● Directions
Determine how many lines in the entries below contain "ایران", and output only that number.

[Page-level text extractions]
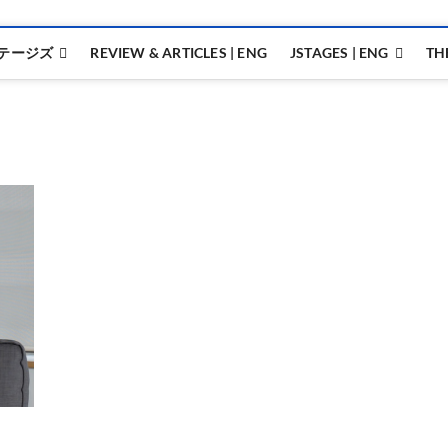
テージズ
REVIEW & ARTICLES | ENG
JSTAGES | ENG
TH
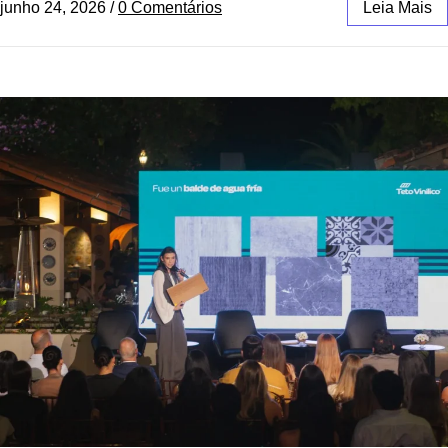
junho 24, 2026
/
0 Comentários
Leia Mais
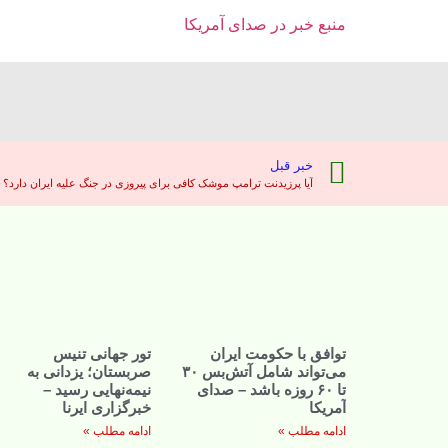
منبع خبر در صدای آمریکا
خبر قبل
آیا پرزیدنت ترامپ موشک کافی برای پیروزی در جنگ علیه ایران دارد؟ 
توافق با حکومت ایران
تور جهانی تنیس
می‌تواند شامل آتش‌بس ۳۰
صربستان؛ یزدانی به
تا ۶۰ روزه باشد – صدای
نیمه‌نهایی رسید –
آمریکا
خبرگزاری ایرنا
ادامه مطلب »
ادامه مطلب »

● Task output
2